Kırımlının ‘Akyar’ dediği Sivastopol, 1784’te Çariçe 2. Katerina’nın General Potemkin’e inşa ettirdiği kaleydi. Hakeza Sunja nehri üzerindeki Grozni, tarihi Tarki’nin dibindeki Mahaçkale, 5 Adıge köyü üzerindeki Maykop, Alanya’nın kalbi Vladikavkaz ya da Nazran 18-19. yüzyılda kurulmuş birer kaleydi. Rusya zamanla buraları stratejik kentlere dönüştürdü. Sivastopol’daki kavgaysa bugünlerde yeniden alevlendi; Geçen hafta, 2017’de süresi dolacak Karadeniz Filosu’nun kira sözleşmesini 25 yıl uzatan anlaşma, Ukrayna meclisinden geçerken Kırım Tatarları açısından Sivastopol bir kez daha ‘düştü’. Zaten kent Rus-Ukraynalı çekişmesi yüzünden 90’ların başında Kırım’ın idari sınırlarının dışına çıkarılmıştı.
Arka bahçesini, renkli devrimlerle gelen Amerikan nüfuzundan arındırmaya girişen Rusya, Ukrayna’ya trajik bir ‘U’ dönüşü yaptırdı ve Sivastopol’a 226 yıl önce çaktığı kazığın sökülmesini önledi. Bunu yaparken stratejik çıkarları için bedel ödemeye hazır olduğunu da gösterdi. Öyle bir bedel ki aylık 98 milyon dolarlık kiraya 2 milyon ilaveyle yetinmeyip doğalgazda yüzde 30 indirimle 10 yılda 40 milyar dolar kardan feragat eden Başbakan Vladimir Putin, Ukraynalılara “Bu parayla başkanınızı ve başbakanınızı birlikte yerim” demekten kendini alamadı. Kiev 1992-93’te filoda hak iddia edince Duma’nın ‘Sivastopol Rus kenti’ diyerek ve Kırım’ı Ukrayna’ya bağlayan 1954 tarihli kararı iptal ederek attığı zılgıtlar düşünüldüğünde bugünkü anlaşma bonkörce, tarz olarak da ince. Buna karşın anayasaya ‘yabancı askeri varlığına izin verilemez’ maddesini ekleyerek Rus filosuna güle güle demiş Ukrayna’daki Batıcı kanadın anlaşmaya tepkisi şöyle: ‘Fiili ilhak sürdürüyor, egemenlik baltalanıyor.’ Kiev’de muhalefet isyan etse de Filo’nun kalması Kırım’ın Ruslarını dindirdi. Ki bu kesim ‘turuncu devrim’le yüzlerini Moskova’ya dönmüştü.
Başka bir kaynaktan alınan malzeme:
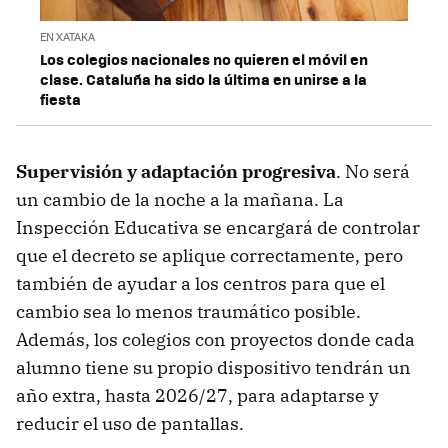
EN XATAKA
Los colegios nacionales no quieren el móvil en
clase. Cataluña ha sido la última en unirse a la
fiesta
Supervisión y adaptación progresiva
. No será
un cambio de la noche a la mañana. La
Inspección Educativa se encargará de controlar
que el decreto se aplique correctamente, pero
también de ayudar a los centros para que el
cambio sea lo menos traumático posible.
Además, los colegios con proyectos donde cada
alumno tiene su propio dispositivo tendrán un
año extra, hasta 2026/27, para adaptarse y
reducir el uso de pantallas.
Peki ya Sivastopol’un eski sahipleri Tatarlar ne diyor? Kırım Tatar Milli Meclis Başkanı Mustafa Abdülcemil anlaşmaya karşı üç neden sıralıyor:
* Filo istikrarsızlığın kaynağı, toprak bütünlüğüne kalıcı tehdit.
* Filo Gürcistan’daki savaşa katıldı, Tiflis de Kırım’a misilleme yapabilirdi. Rusya başka bir savaşta yine burayı kullanacak.
* Rus yetkililer Kırım’ın er ya da geç Rus toprağı olacağını söylüyor.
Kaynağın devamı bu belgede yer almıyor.